NDS eDirectory/DNS Integration

DNS has many similarities with NDS. For example, both DNS and NDS eDirectory are:

Hierarchical

DNS follows a naming structure that is nearly identical to that of NDS eDirectory. DNS has a naming tree root, and all names branch from that root. See Figure 39

Figure 39
Typical DNS Naming Structure

DNS zones can be partitioned by keeping the data in separate files if management of the zone stays with the same set of servers. If the parent zone administrator wants to delegate a sub-zone (and thus relinquish management responsibility), the sub zone can be delegated and management handed off to other individuals or organizations.

Figure 40
DNS Tree Structure Showing Delegated Zone Boundaries

Replicated

To maintain reliability of DNS data, zone information can be replicated through zone transfers from primary master servers to other primary slave servers. These servers act as backups in case something happens to one of the other servers.

Object Based

As shown in Figure 40, each node is an object that can hold information. In DNS, the information is limited to addresses for services or aliases to other objects. NDS eDirectory, on the other hand, can store a wide variety of information and thus can be used as a general repository.

DNS Integration

The intent of DNS integration is to allow NDS objects to also become DNS objects. This has the following benefits:

Data reuse eliminates data duplication.
Automatic referential integrity performed by NDS sub-systems.
This allows certain data items to be updated automatically (for example, Network Addresses) and thus immediately reflected in the DNS system.
Simplified management caused by the consolidation of the data repository for DNS into the NDS system.
This lets you use NDS utilities to manage DNS.

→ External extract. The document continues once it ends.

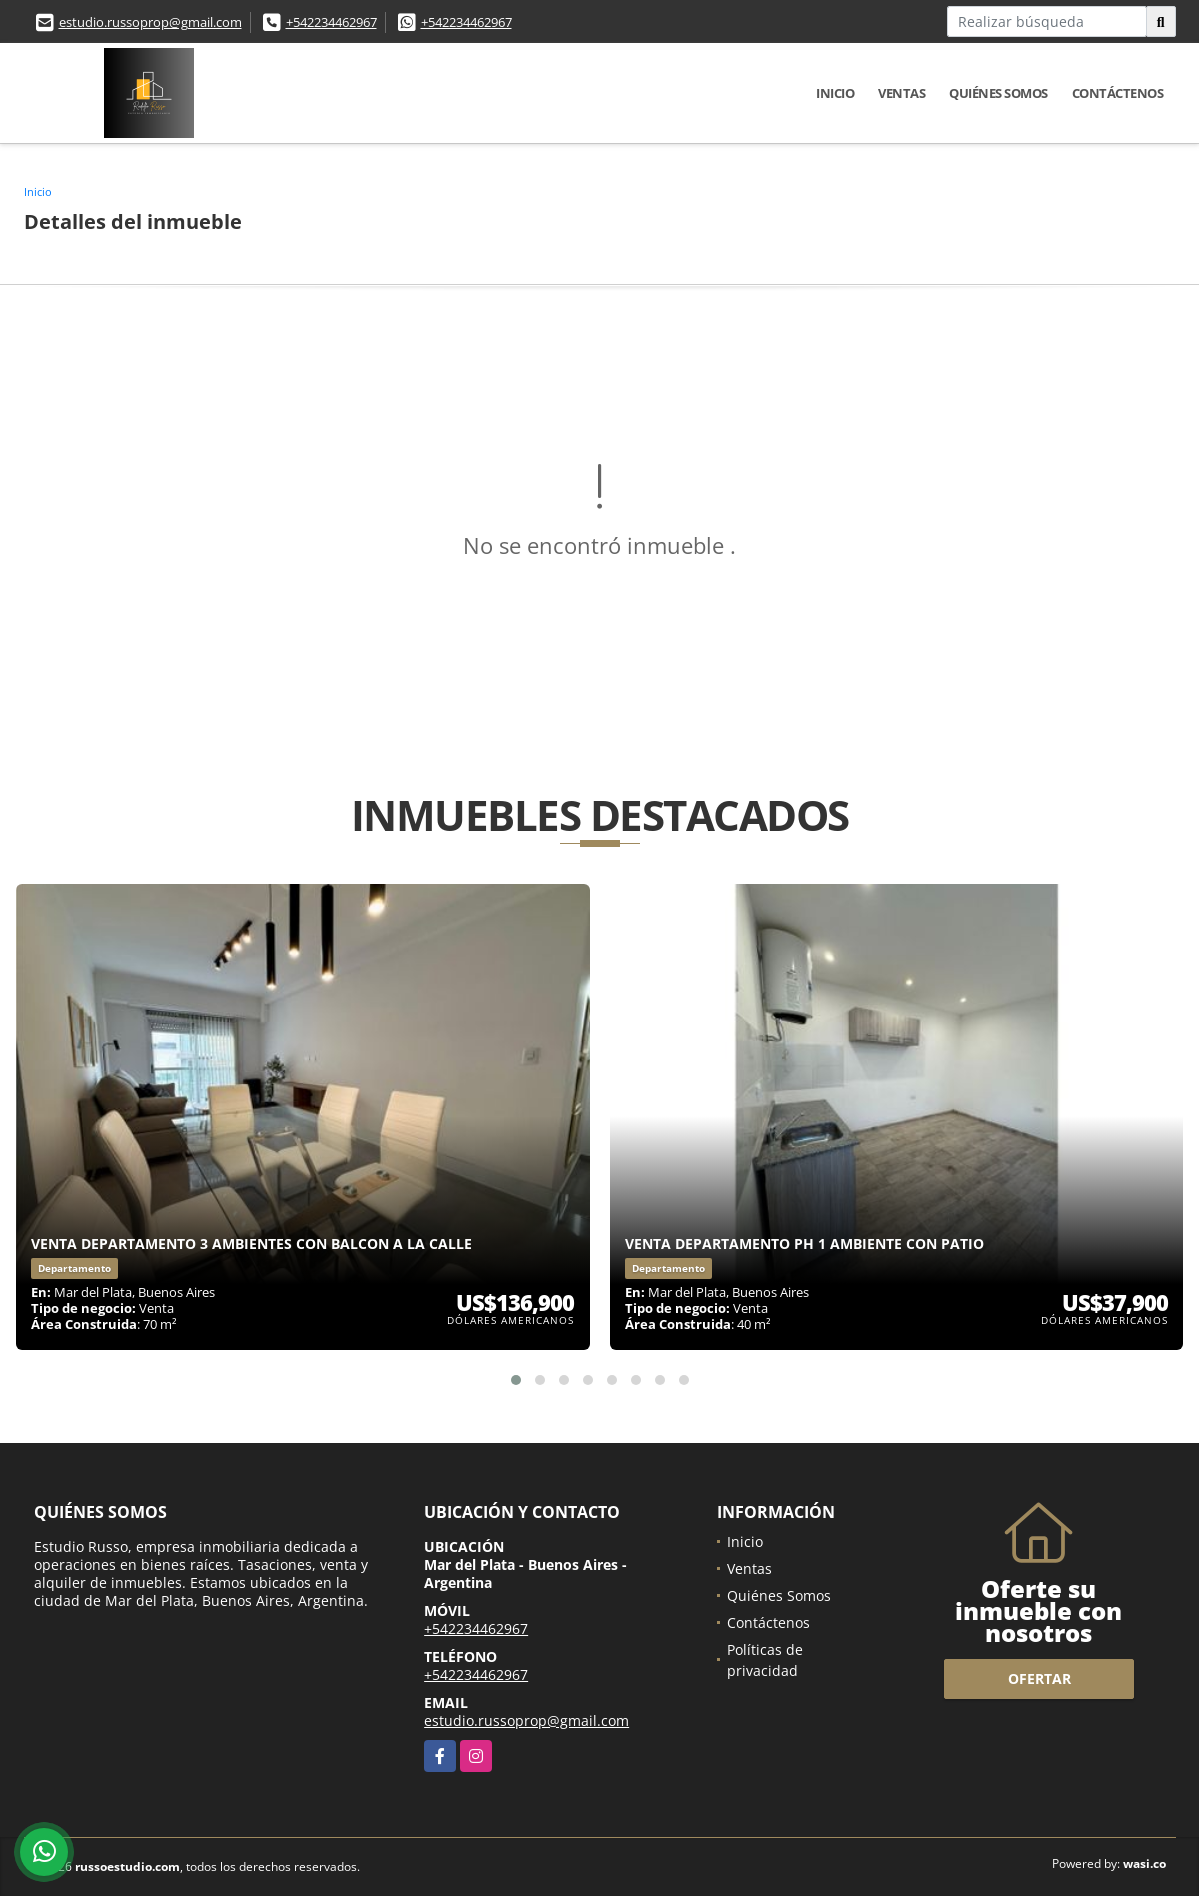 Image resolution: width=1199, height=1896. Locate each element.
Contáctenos (1118, 93)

NDS eDirectory 8.5 has the ability to be integrated into the DNS name space. In order to better understand this concept and how this is accomplished, the following terms are explained in Table 129.

Table 129.

Term	Description
Management tree or domain	Defines a boundary where management is contained. Each management domain is independent from other management domains.
Management root	The location where the management domain begins.
Naming tree or hierarchy	Defines the structure of the naming within a namespace.
Naming root	The location that defines the root object within the namespace. In the DNS namespace the naming root is " ". For NDS, the naming root is the tree name.
Schema domain	The NDS schema is globally shared by all servers within a given schema domain. The schema domain and management domain are the same in NDS eDirectory 8.5 and prior directory versions.
Schema root	The location that defines the root of the schema domain within NDS. The schema root and management root are the same in NDS eDirectory 8.5 and prior directory versions.
DNS name space	The Internet naming standard. Name format is hierarchical, replicated, and distributed.
Independent tree	Term used to describe legacy NDS tree structures. In this type of tree, the naming root, schema root, and management root are the same and start at the root of the tree hierarchy.
Federation boundary	This is an auxiliary class applied to the management root object denoting the start of a management domain and schema domain in NDS.

By separating the naming root from the management root, NDS eDirectory can be constructed such that a unique management domain can exist without the global DNS namespace. Once configured, any valid name outside the management boundary can be found through the DNS resolver mechanism.

For each eDirectory server participating in a DNS rooted tree environment, the DNS resolver configuration must be correct.

Table 130.

Platform	DNS Resolver Configuration
NetWare^®	Make sure the file SYS:\ETC\RESOLV.CFG exists and is correct.
Windows* NT*/2000	Use Network Configuration to verify the DNS setup.
Linux, Solaris, or Tru64 UNIX*	Make sure the file /ETC/RESOLV.CONF file exists and is correct.

When NDS attempts to find other DNS-rooted trees through DNS, the record queries in Table 131 are performed:

Table 131.

DNS Server	Query
BIND 8.x only - RFC 2782	DNS SRV records are queried using the following format: _NDAP._TCP.domain_name and _NDAP._UDP.domain_name where _NDAP denotes the Novell Directory Access Protocol service, _TCP or _UDP are the transport types, and domain_name is the DNS name being resolved.
BIND 4.x or BIND 8.x	A records are queried using the following format: NDS.domain name where domain_ name denotes the name being resolved.

For example, if NDS needs to resolve ADMIN.ACME.COM from another DNS rooted tree, it would first attempt to find SRV records _NDAP._TCP.ACME.COM then _NDAP._UDP.ACME.COM. If both of these failed, NDS will query for A records using the name NDS.ACME.COM. If this fails, an error is returned.